やれやれ。
ソファーに持たれながら、一人寂しく目を瞑る。
それから少しして気を取り直した俺は、備え付けの小さな冷蔵庫へと足を向けた。
…さて、今からどうしようか?
帰ってもどうせ一人。
ケーキを買うのはよしとして、はて、果歩はいつ頃帰ってくるんだろうか?
そんなことを考えながら、手にしたコーラを口に含もうとした時
「あ、陽生?」
今さっき帰ったはずの静香から電話がかかり、俺は携帯を耳に当てた。
「ん?どうした?」
「何かね。

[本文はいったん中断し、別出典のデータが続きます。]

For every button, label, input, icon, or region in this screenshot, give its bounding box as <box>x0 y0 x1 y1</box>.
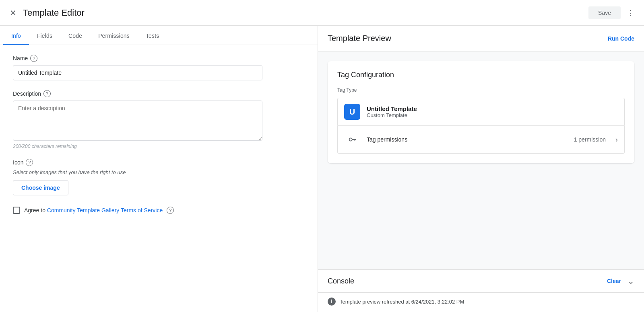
description-label: Description ? <box>13 90 305 97</box>
tos-checkbox[interactable] <box>13 207 20 214</box>
right-panel: Template Preview Run Code Tag Configurat… <box>318 26 644 312</box>
tab-tests[interactable]: Tests <box>138 28 167 45</box>
description-textarea[interactable] <box>13 101 262 141</box>
console-section: Console Clear ⌄ i Template preview refre… <box>318 269 644 312</box>
app-header: ✕ Template Editor Save ⋮ <box>0 0 644 26</box>
permissions-count: 1 permission <box>574 136 606 143</box>
close-icon: ✕ <box>10 8 17 18</box>
tab-info[interactable]: Info <box>3 28 29 45</box>
more-icon: ⋮ <box>627 8 634 17</box>
tos-help-icon[interactable]: ? <box>167 207 174 214</box>
close-button[interactable]: ✕ <box>6 5 20 21</box>
icon-help-icon[interactable]: ? <box>26 159 33 166</box>
tag-type-label: Tag Type <box>337 87 625 93</box>
tab-code[interactable]: Code <box>60 28 90 45</box>
clear-button[interactable]: Clear <box>607 278 621 284</box>
page-title: Template Editor <box>23 8 85 18</box>
tag-config-title: Tag Configuration <box>337 71 625 79</box>
tag-type-info: Untitled Template Custom Template <box>367 105 417 118</box>
tos-label: Agree to Community Template Gallery Term… <box>24 207 163 213</box>
name-input[interactable] <box>13 65 262 80</box>
choose-image-button[interactable]: Choose image <box>13 180 68 195</box>
name-label: Name ? <box>13 55 305 62</box>
preview-header: Template Preview Run Code <box>318 26 644 51</box>
tos-row: Agree to Community Template Gallery Term… <box>13 207 305 214</box>
permissions-label: Tag permissions <box>367 136 568 143</box>
more-options-button[interactable]: ⋮ <box>624 5 638 21</box>
console-header[interactable]: Console Clear ⌄ <box>318 270 644 292</box>
expand-icon[interactable]: ⌄ <box>627 276 634 286</box>
tab-permissions[interactable]: Permissions <box>90 28 138 45</box>
tos-link[interactable]: Community Template Gallery Terms of Serv… <box>47 207 163 213</box>
console-body: i Template preview refreshed at 6/24/202… <box>318 292 644 312</box>
chevron-right-icon: › <box>615 135 618 144</box>
tag-icon: U <box>344 104 360 120</box>
left-panel: Info Fields Code Permissions Tests Name … <box>0 26 318 312</box>
svg-point-0 <box>349 138 352 141</box>
description-help-icon[interactable]: ? <box>43 90 51 97</box>
console-actions: Clear ⌄ <box>607 276 634 286</box>
tab-fields[interactable]: Fields <box>29 28 60 45</box>
preview-area: Tag Configuration Tag Type U Untitled Te… <box>318 51 644 269</box>
tag-type-name: Untitled Template <box>367 105 417 112</box>
preview-title: Template Preview <box>328 34 391 43</box>
icon-hint: Select only images that you have the rig… <box>13 169 305 175</box>
tag-type-sub: Custom Template <box>367 112 417 118</box>
name-help-icon[interactable]: ? <box>30 55 37 62</box>
run-code-button[interactable]: Run Code <box>608 32 634 45</box>
main-layout: Info Fields Code Permissions Tests Name … <box>0 26 644 312</box>
info-icon: i <box>328 298 336 306</box>
tab-bar: Info Fields Code Permissions Tests <box>0 26 318 45</box>
console-log-row: i Template preview refreshed at 6/24/202… <box>328 298 634 306</box>
console-log-text: Template preview refreshed at 6/24/2021,… <box>340 299 464 305</box>
header-actions: Save ⋮ <box>588 5 638 21</box>
icon-label: Icon ? <box>13 159 305 166</box>
tag-type-row: U Untitled Template Custom Template <box>337 98 625 126</box>
left-content: Name ? Description ? 200/200 characters … <box>0 45 318 312</box>
save-button[interactable]: Save <box>588 6 621 19</box>
console-title: Console <box>328 277 354 285</box>
tag-permissions-row[interactable]: Tag permissions 1 permission › <box>337 126 625 154</box>
char-count: 200/200 characters remaining <box>13 144 305 149</box>
tag-config-card: Tag Configuration Tag Type U Untitled Te… <box>328 61 634 163</box>
key-icon <box>344 131 360 148</box>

今急患が来たみたいなの。だいぶ焦った様子で入口に入って行くのが見えたからっ…、えっと、どうしよう?悪いんだけど…」
「あー…分かった。了解。後は俺がやっとくわ。お前は気にせずディナー楽しんで来いよ」
「本当?助かるわ。…じゃあ、後頼んでいいかな?」
「ああ。遠慮なく」
ピッと通話を切ろうとした瞬間、静香が最後に意味深に笑ってこういった。
「お互い素敵なクリスマスになるといいわね。今日はきっととびっきりスイートな日になるんじゃないかしら?